A Season of Ceremony and Song
Across summer and autumn, Taiwan’s indigenous calendar comes alive. In villages framed by mountains, coastlines and rice fields, communities gather for ceremonies that have long marked the rhythm of the year. There is music and dancing, food shared around tables, handmade crafts, ritual dress, the beat of drums, the call of voices, the feeling of a culture not preserved behind glass, but lived in real time.
For visitors, these festivals offer rare access to Taiwan’s indigenous traditions. Yet their power lies in the fact that they are not staged spectacles. They are living ceremonies, rooted in identity, ancestry and place.
Pacific Austronesian Joint Harvest Festival
16–19 July 2026, Hualien
In Hualien, where the mountains fall dramatically towards the Pacific, the Pacific Austronesian Joint Harvest Festival brings together indigenous communities from across the region for four days of celebration.
The festival is rich with music, dance, indigenous food, handicrafts and tribal mini-tours, offering a vivid introduction to the songs, ceremonial rituals and creative traditions of multiple peoples in one gathering.
It is a festival of colour and movement, but also one of continuity. Here, performance becomes preservation, and celebration becomes a bridge between Taiwan’s indigenous communities and the wider Austronesian world.

Dulan Harvest Festival
15–19 July 2026, Taitung
On Taiwan’s east coast, in the creative coastal community of Dulan, the Dulan Harvest Festival is one of the most important ceremonies of the Amis calendar.
For several days, the village fills with song, dance, ritual and communal celebration. The sea is close, the mountains rise behind, and the atmosphere is charged with the feeling of a place gathering itself around memory and gratitude.
For travellers, Dulan offers one of the most evocative encounters with Taiwan’s indigenous life: intimate, coastal, musical and deeply rooted in Amis tradition.
Taiwan PASIWALI Festival
November 2026, Taitung
In the Amis language, pasiwali means “going to the east”: towards the rising sun, towards the island homeland of the Austronesian world.
Held annually in Taitung, the Taiwan PASIWALI Festival brings together indigenous musicians from Taiwan and overseas for a celebration of sound, place and cultural connection. Across performances, open-air markets and visits to tribal buildings, the festival becomes a meeting point between local heritage and global indigenous creativity.
It is one of the most accessible ways for international visitors to experience Taiwan’s living indigenous culture; a festival where music becomes a map, leading guests eastward into the island’s deeper story.

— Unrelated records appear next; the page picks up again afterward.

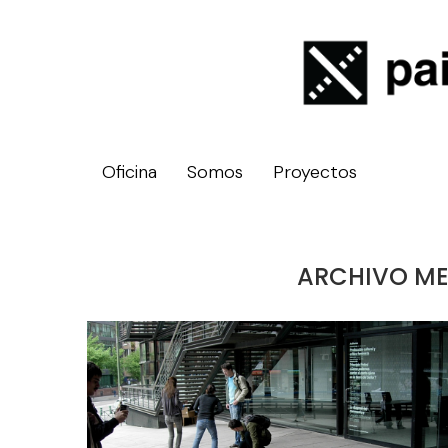
Oficina
Somos
Proyectos
ARCHIVO M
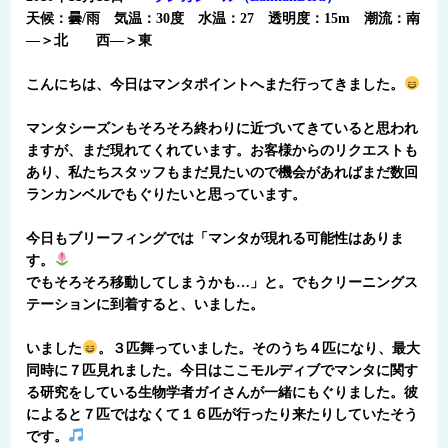
天候：曇/雨 気温：30度 水温：27 透明度：15m 潮流：南
―＞北 西―＞東
こんにちは、今日はマンタポイントへまた行ってきました。
マンタシーズンもそろそろ終わりに近づいてきていると思われ
ますが、まだ現れてくれています。お客様からのリクエストも
あり、私たちスタッフもまだ見たいので機会があればまだ数回
ランカンベルでもぐりたいと思っています。
今日もブリーフィングでは「マンタが現れる可能性はありま
す。
でもそろそろ移動してしまうかも…」と。でもクリーニングス
テーションに到着すると、いました。
いました
。３匹舞っていました。そのうち４匹になり、最大
同時に７匹見れました。今日はここモルディブでマンタに関す
る研究をしている生物学者ガイさんが一緒にもぐりました。彼
によると７匹ではなくて１６匹が行ったり来たりしていたそう
です。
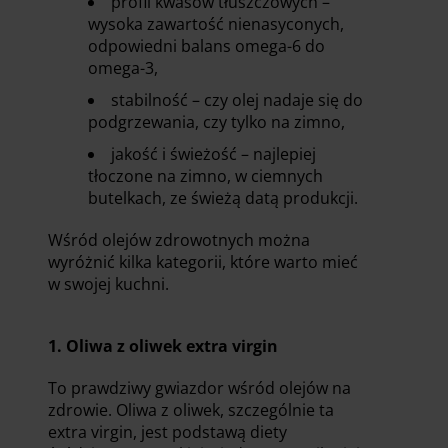
profil kwasów tłuszczowych –
wysoka zawartość nienasyconych,
odpowiedni balans omega-6 do
omega-3,
stabilność – czy olej nadaje się do
podgrzewania, czy tylko na zimno,
jakość i świeżość – najlepiej
tłoczone na zimno, w ciemnych
butelkach, ze świeżą datą produkcji.
Wśród olejów zdrowotnych można
wyróżnić kilka kategorii, które warto mieć
w swojej kuchni.
1. Oliwa z oliwek extra virgin
To prawdziwy gwiazdor wśród olejów na
zdrowie. Oliwa z oliwek, szczególnie ta
extra virgin, jest podstawą diety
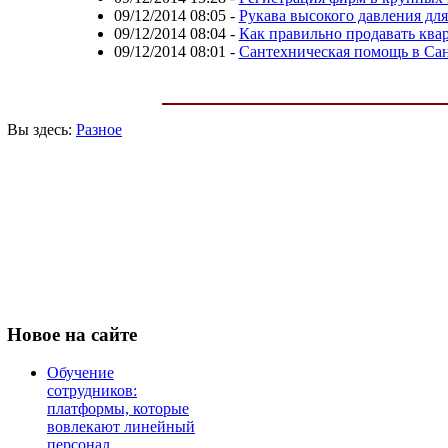
09/12/2014 08:05
-
Рукава высокого давления дл
09/12/2014 08:04
-
Как правильно продавать квар
09/12/2014 08:01
-
Сантехническая помощь в Сан
Вы здесь:
Разное
Новое
на сайте
Обучение
сотрудников:
платформы, которые
вовлекают линейный
персонал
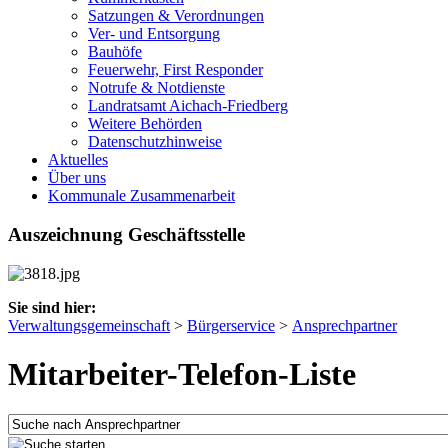
Satzungen & Verordnungen
Ver- und Entsorgung
Bauhöfe
Feuerwehr, First Responder
Notrufe & Notdienste
Landratsamt Aichach-Friedberg
Weitere Behörden
Datenschutzhinweise
Aktuelles
Über uns
Kommunale Zusammenarbeit
Auszeichnung Geschäftsstelle
Sie sind hier:
Verwaltungsgemeinschaft
>
Bürgerservice
>
Ansprechpartner
Mitarbeiter-Telefon-Liste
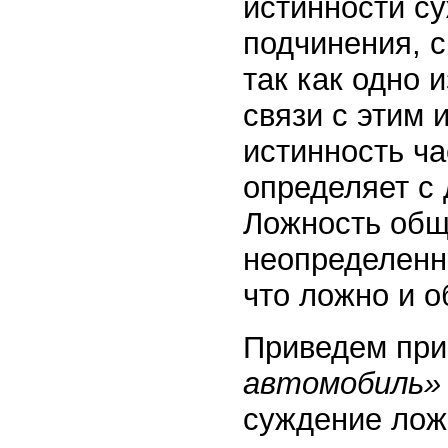
истинности с
подчинения, 
так как одно 
связи с этим 
истинность ча
определяет с
Ложность общ
неопределенны
что ложно и 
Приведем пр
автомобиль»
суждение лож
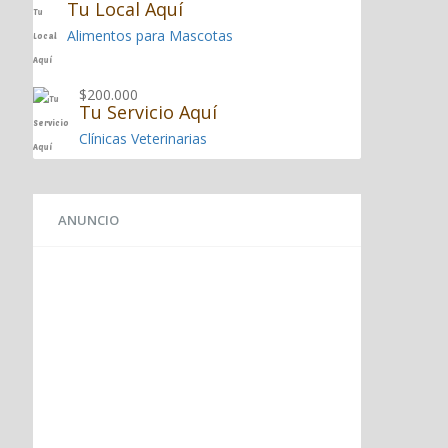
Tu Local Aquí
Alimentos para Mascotas
$200.000
Tu Servicio Aquí
Clínicas Veterinarias
ANUNCIO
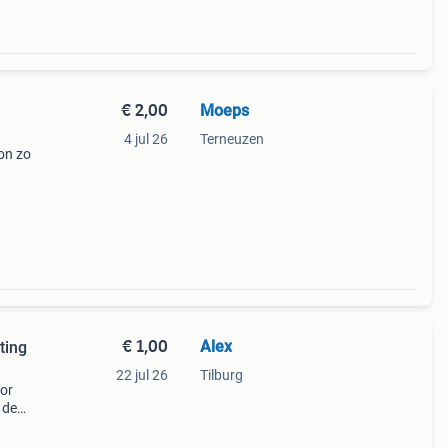
€ 2,00
Moeps
4 jul 26
Terneuzen
on zo
ieke
€ 1,00
Alex
ting
22 jul 26
Tilburg
or
 de
 25%
eerd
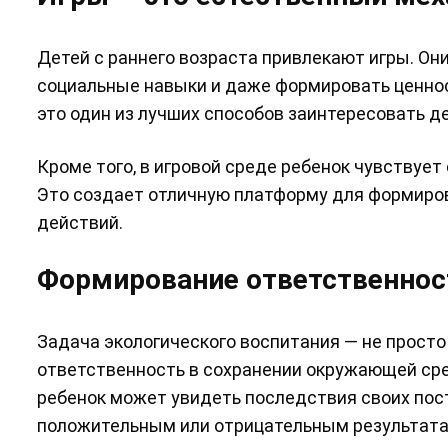
Детей с раннего возраста привлекают игры. Они
социальные навыки и даже формировать ценнос
это один из лучших способов заинтересовать де
Кроме того, в игровой среде ребенок чувствует
Это создает отличную платформу для формиро
действий.
Формирование ответственност
Задача экологического воспитания — не просто 
ответственность в сохранении окружающей сре
ребенок может увидеть последствия своих посту
положительным или отрицательным результата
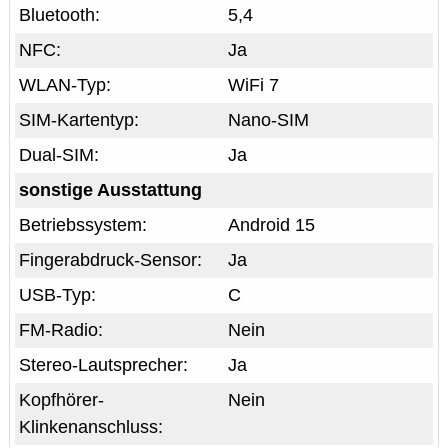
Bluetooth:
5,4
NFC:
Ja
WLAN-Typ:
WiFi 7
SIM-Kartentyp:
Nano-SIM
Dual-SIM:
Ja
sonstige Ausstattung
Betriebssystem:
Android 15
Fingerabdruck-Sensor:
Ja
USB-Typ:
C
FM-Radio:
Nein
Stereo-Lautsprecher:
Ja
Kopfhörer-
Nein
Klinkenanschluss:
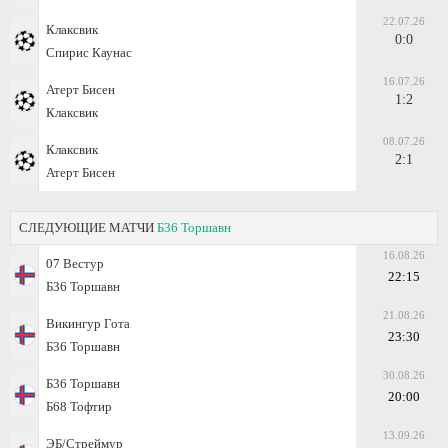
22.07.26
Клаксвик
0:0
Спирис Каунас
16.07.26
Атерт Бисен
1:2
Клаксвик
08.07.26
Клаксвик
2:1
Атерт Бисен
СЛЕДУЮЩИЕ МАТЧИ
Б36 Торшавн
16.08.26
07 Вестур
22:15
Б36 Торшавн
21.08.26
Викингур Гота
23:30
Б36 Торшавн
30.08.26
Б36 Торшавн
20:00
Б68 Тофтир
13.09.26
ЭБ/Стреймур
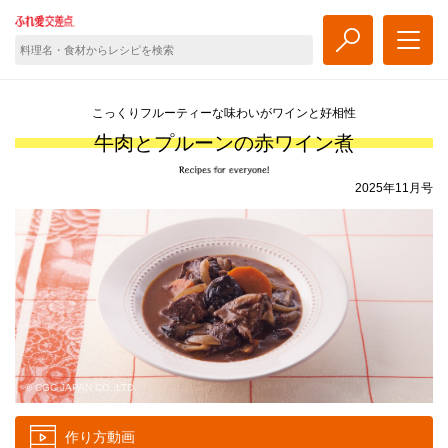
こっくりフルーティーな味わいがワインと好相性
牛肉とプルーンの赤ワイン煮
2025年11月号
© CGC JAPAN CO.,LTD.
作り方動画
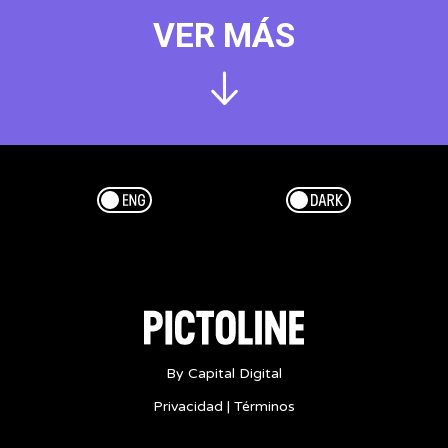
VER MÁS
Esp/Eng
Dark/Light
By Capital Digital
Privacidad
|
Términos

East Longitudinal Valley Festival
August & November 2026, East Coast
The East Longitudinal Valley is one of Taiwan’s most cinematic landscapes: a long, fertile corridor held between mountain ranges, where rice fields shimmer, hot springs steam and villages sit beneath vast skies.
Each year, the East Longitudinal Valley Festival celebrates the tribal cultures of this region through traditional cuisine, music and dance, handicraft workshops, camping experiences, small-farm produce, artisan markets and community gatherings.
It is a slower, more grounded kind of travel experience, shaped by landscape and season. Visitors are invited to taste, listen, walk and stay awhile, discovering the relationship between indigenous culture, agriculture and the natural world.
Dulan Amis Music Festival
2027, Dulan, East Coast
Held every two years in the coastal village of Dulan, the Dulan Amis Music Festival celebrates the musical culture of one of Taiwan’s most vibrant indigenous creative communities.
Dulan has long been known as a hub of artistic life, where the rhythms of the coast meet a powerful sense of cultural identity. The festival brings together performances and community gatherings in an atmosphere shaped by generations of living tradition.
It is music not as entertainment alone, but as inheritance: something carried, renewed and shared beneath the open sky.

Journeys Into Tribal Taiwan
More than 30 tribal tours have now been developed across Taiwan, opening carefully managed routes into remote coastal and highland communities where visitor access has historically been limited.
Led by indigenous hosts, these experiences offer insight into everyday life: food and farming, craft and storytelling, ecology, ritual and the deep knowledge of land and sea. The pace is deliberately considered, with visitor numbers managed by communities themselves to protect both cultural practices and natural environments.
Across the island, tour operators are responding to growing interest by creating itineraries that combine tribal visits with cycling, hot springs, tea culture and coastal walks. The result is a more intimate way to explore Taiwan: not simply passing through landscapes, but understanding the people and traditions that give them meaning.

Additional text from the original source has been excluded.